I have been horribly negligent to the grumbleblog faithful (Hi, Mom!) and there's no way I can recap all of the books I've read and shows I've attended since (yikes) April. I don't know what the hell's wrong with me--I have no excuses. Well, I do, but I won't go into them here.

I will at least try to list some of the highlights that I can remember. I know I read the excellent Home by Marilynne Robinson and now that I've finished off all of her fictional offerings, I just have to sit back and wait for her to complete another novel. I've read Charles Baxter's The Feast of Love (good, but didn't leave a lasting impression), Jhumpa Lahiri's Interpreter of Maladies (excellent stories), Graham Swift's book of essays, Making An Elephant (good enough to make me want to go read some of his novels) and the first volume of War and Peace. I will get back to it eventually--the drawing room scenes can be a bit of a slog, but the battle scenes are pretty amazing literary accomplishments.

The shows are more of a blur. There was the impressive Conor Oberst at the Ottobar and the amazing vocals of Neko Case at the Ramshead as well as a smattering of shows by local bands that I just can't seem to recall right now.

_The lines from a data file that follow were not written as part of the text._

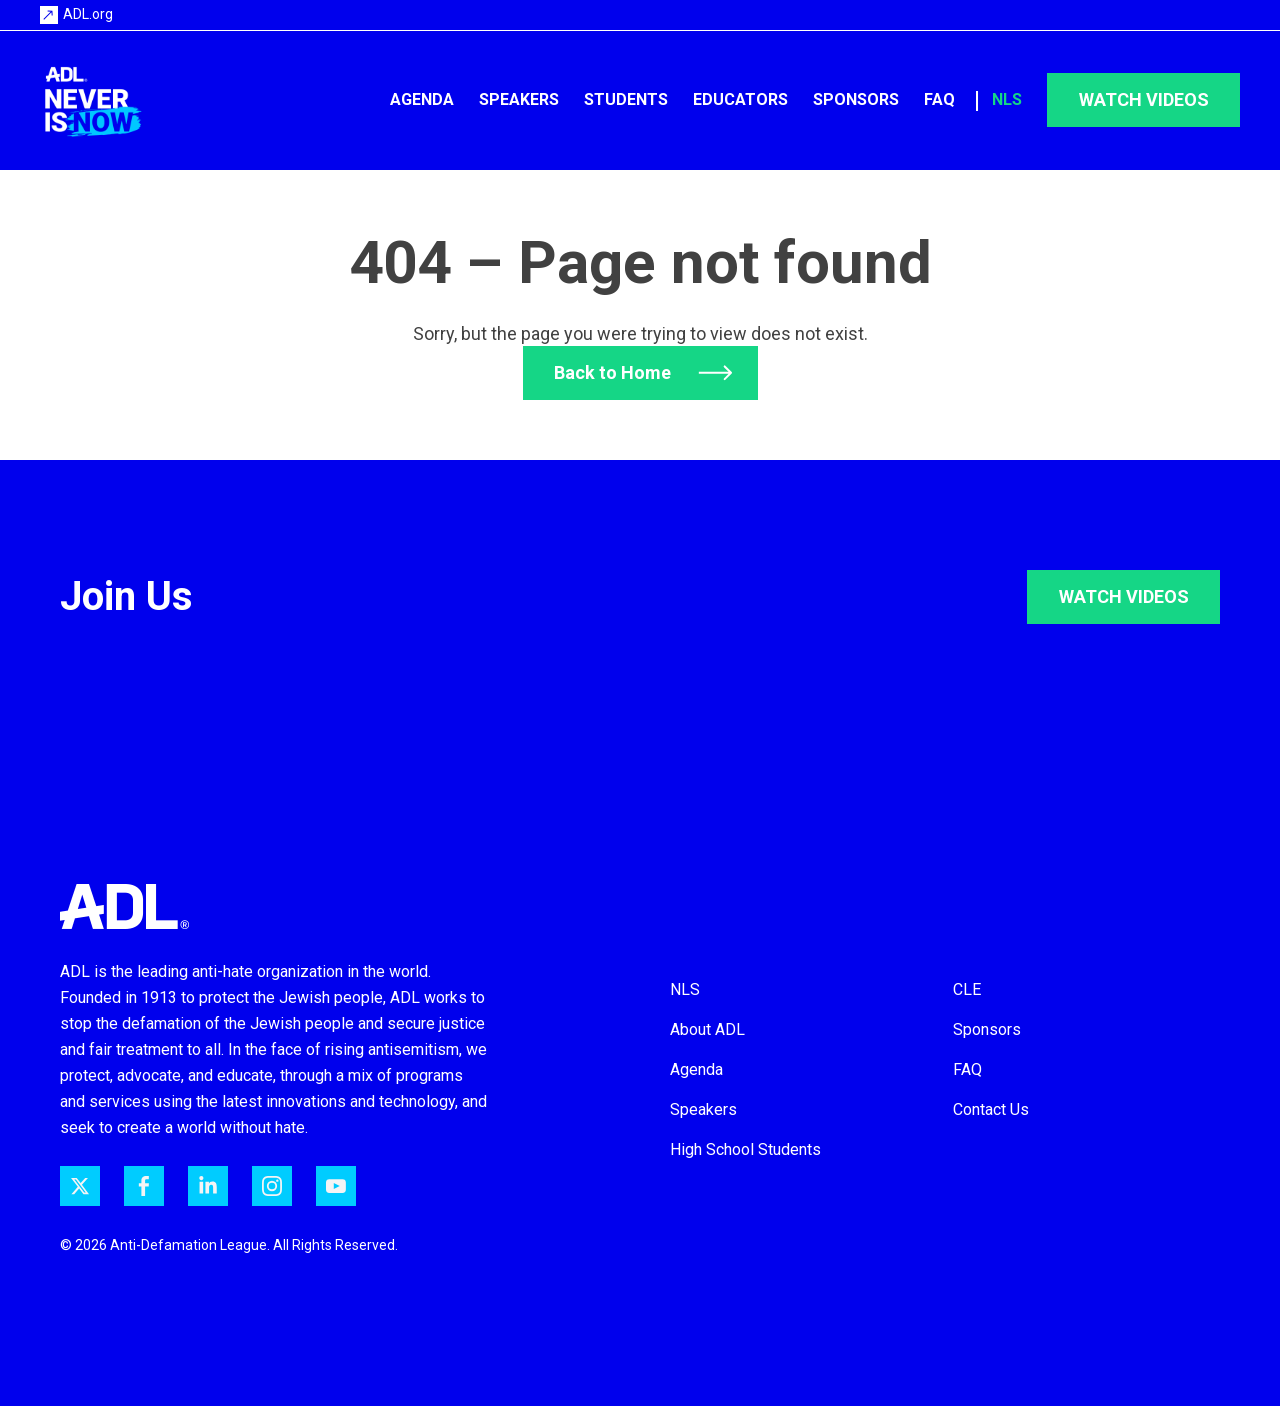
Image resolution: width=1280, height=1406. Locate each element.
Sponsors (856, 99)
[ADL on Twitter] (80, 1186)
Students (626, 99)
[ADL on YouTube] (336, 1186)
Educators (740, 99)
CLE (967, 989)
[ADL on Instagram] (272, 1186)
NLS (1007, 99)
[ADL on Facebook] (144, 1186)
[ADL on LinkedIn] (208, 1186)
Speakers (519, 99)
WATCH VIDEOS (1124, 596)
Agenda (422, 99)
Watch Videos (1144, 99)
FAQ (939, 99)
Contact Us (991, 1109)
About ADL (707, 1029)
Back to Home (612, 372)
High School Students (745, 1149)
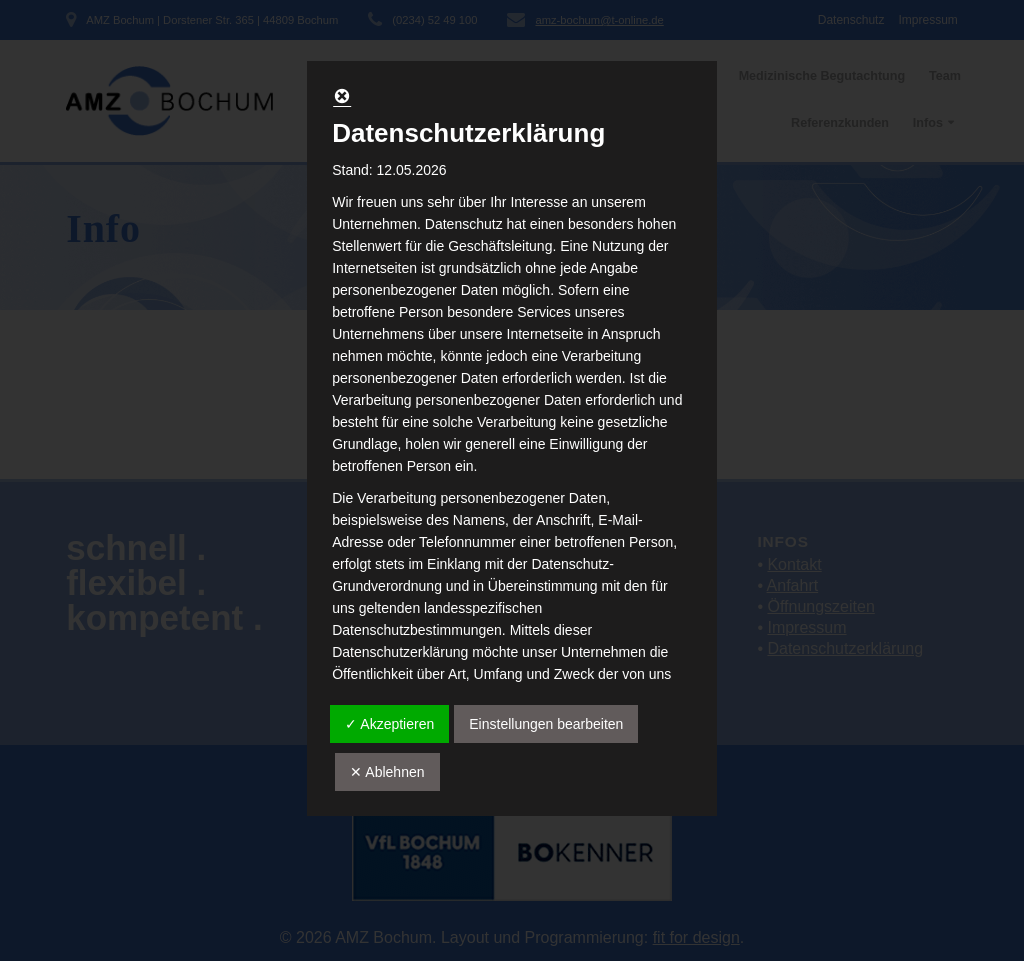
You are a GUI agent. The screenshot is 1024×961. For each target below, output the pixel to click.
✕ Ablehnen (387, 772)
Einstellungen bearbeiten (546, 724)
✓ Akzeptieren (389, 724)
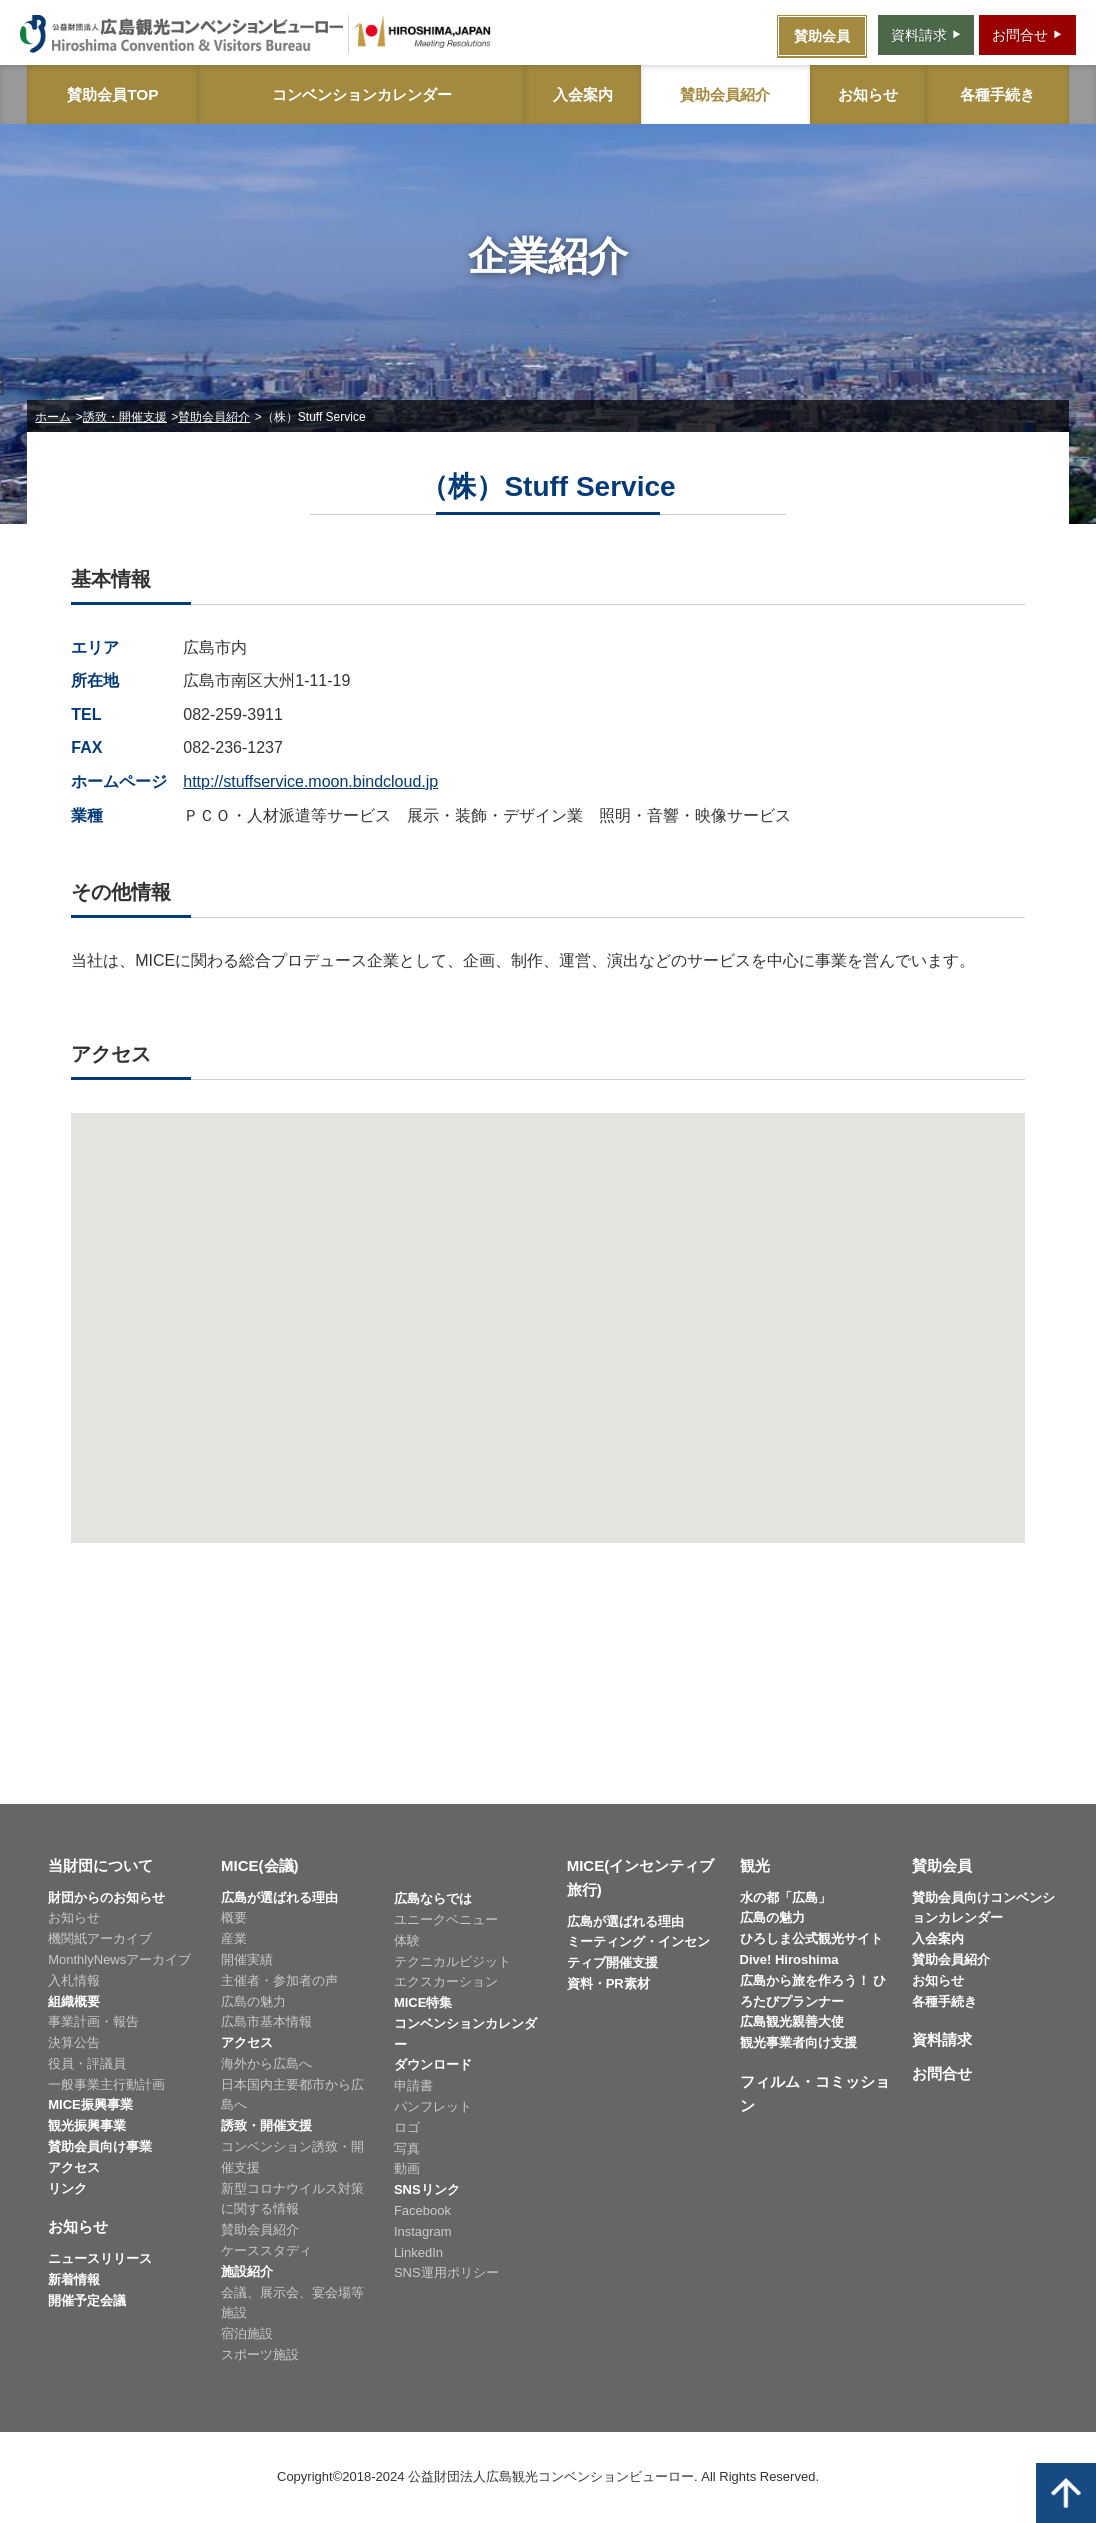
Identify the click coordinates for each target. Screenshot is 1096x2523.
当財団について (100, 1865)
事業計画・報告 (93, 2021)
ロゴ (407, 2127)
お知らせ (868, 94)
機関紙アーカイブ (100, 1938)
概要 (234, 1917)
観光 (755, 1865)
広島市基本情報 (266, 2021)
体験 (407, 1940)
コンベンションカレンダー (362, 94)
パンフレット (433, 2106)
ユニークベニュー (446, 1919)
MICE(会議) (260, 1865)
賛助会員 (942, 1865)
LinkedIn (418, 2252)
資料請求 (942, 2039)
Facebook (422, 2210)
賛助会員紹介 (725, 94)
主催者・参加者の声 (279, 1980)
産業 (234, 1938)
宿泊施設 (247, 2333)
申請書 (413, 2085)
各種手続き (997, 94)
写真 (407, 2148)
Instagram (423, 2231)
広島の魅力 (253, 2001)
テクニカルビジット (452, 1961)
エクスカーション (446, 1981)
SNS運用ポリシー (446, 2272)
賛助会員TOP (112, 94)
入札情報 (74, 1980)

Oh, and this week I read The Silver Linings Playbook by Matthew Quick, the story of Philadelphia Eagles fan Pat Peoples' attempt to assimilate back into society after a long stint in a Baltimore mental facility. His comic and heartbreaking return to his parents' house, therapy, a manic depressive new girl friend and Eagles season tickets made for a hilarious read. Highly recommended (especially for Eagles fans).